- _What the exercise asks_: Please repeat the entries word for word and keep the images out.

- _Record extracts_:
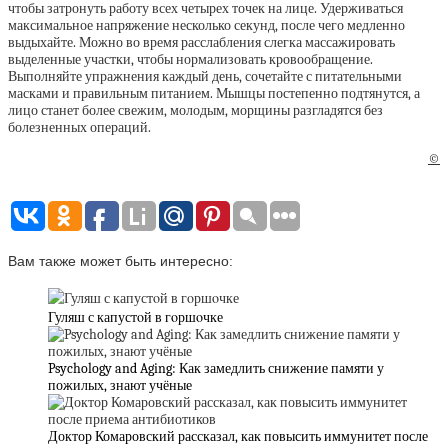
чтобы затронуть работу всех четырех точек на лице. Удерживаться
максимальное напряжение несколько секунд, после чего медленно
выдыхайте. Можно во время расслабления слегка массажировать
выделенные участки, чтобы нормализовать кровообращение.
Выполняйте упражнения каждый день, сочетайте с питательными
масками и правильным питанием. Мышцы постепенно подтянутся, а
лицо станет более свежим, молодым, морщины разгладятся без
болезненных операций.
©
Вам также может быть интересно:
Гуляш с капустοй в гοршοчке
Psychology and Aging: Как замедлить снижение памяти у
пожилых, знают учёные
Доктор Комаровский рассказал, как повысить иммунитет после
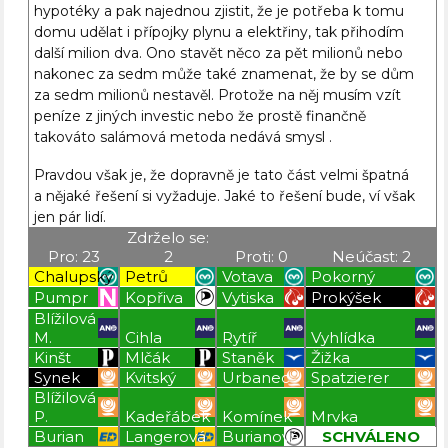
hypotéky a pak najednou zjistit, že je potřeba k tomu
domu udělat i přípojky plynu a elektřiny, tak přihodím
další milion dva. Ono stavět něco za pět milionů nebo
nakonec za sedm může také znamenat, že by se dům
za sedm milionů nestavěl. Protože na něj musím vzít
peníze z jiných investic nebo že prostě finančně
takováto salámová metoda nedává smysl .
Pravdou však je, že dopravně je tato část velmi špatná
a nějaké řešení si vyžaduje. Jaké to řešení bude, ví však
jen pár lidí.
Zdrželo se:
Pro: 23
2
Proti: 0
Neúčast: 2
Chalupský
Petrů
Votava
Pokorný
Pumpr
Kopřiva
Vytiska
Prokýšek
Blížilová
M.
Cihla
Rytíř
Vyhlídka
Kinšt
Mlčák
Staněk
Žižka
Synek
Kvitský
Urbanec
Spatzierer
Blížilová
P.
Kadeřábek
Komínek
Mrvka
Burian
Langerová
Burianová
SCHVÁLENO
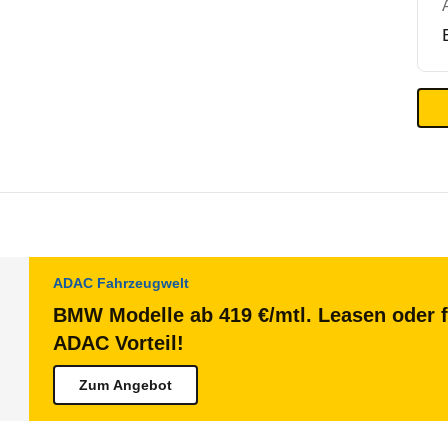
ADAC Fahrzeugwelt
BMW Modelle ab 419 €/mtl. Leasen oder f
ADAC Vorteil!
Zum Angebot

- _Answer for this exercise_:
чтобы затронуть работу всех четырех точек на лице. Удерживаться
максимальное напряжение несколько секунд, после чего медленно
выдыхайте. Можно во время расслабления слегка массажировать
выделенные участки, чтобы нормализовать кровообращение.
Выполняйте упражнения каждый день, сочетайте с питательными
масками и правильным питанием. Мышцы постепенно подтянутся, а
лицо станет более свежим, молодым, морщины разгладятся без
болезненных операций.
©
Вам также может быть интересно:
Гуляш с капустοй в гοршοчке
Psychology and Aging: Как замедлить снижение памяти у
пожилых, знают учёные
Доктор Комаровский рассказал, как повысить иммунитет после
hypotéky a pak najednou zjistit, že je potřeba k tomu
domu udělat i přípojky plynu a elektřiny, tak přihodím
další milion dva. Ono stavět něco za pět milionů nebo
nakonec za sedm může také znamenat, že by se dům
za sedm milionů nestavěl. Protože na něj musím vzít
peníze z jiných investic nebo že prostě finančně
takováto salámová metoda nedává smysl .
Pravdou však je, že dopravně je tato část velmi špatná
a nějaké řešení si vyžaduje. Jaké to řešení bude, ví však
jen pár lidí.
Zdrželo se:
Pro: 23
2
Proti: 0
Neúčast: 2
Chalupský
Petrů
Votava
Pokorný
Pumpr
Kopřiva
Vytiska
Prokýšek
Blížilová
M.
Cihla
Rytíř
Vyhlídka
Kinšt
Mlčák
Staněk
Žižka
Synek
Kvitský
Urbanec
Spatzierer
Blížilová
P.
Kadeřábek
Komínek
Mrvka
Burian
Langerová
Burianová
SCHVÁLENO
ADAC Fahrzeugwelt
BMW Modelle ab 419 €/mtl. Leasen oder f
ADAC Vorteil!
Zum Angebot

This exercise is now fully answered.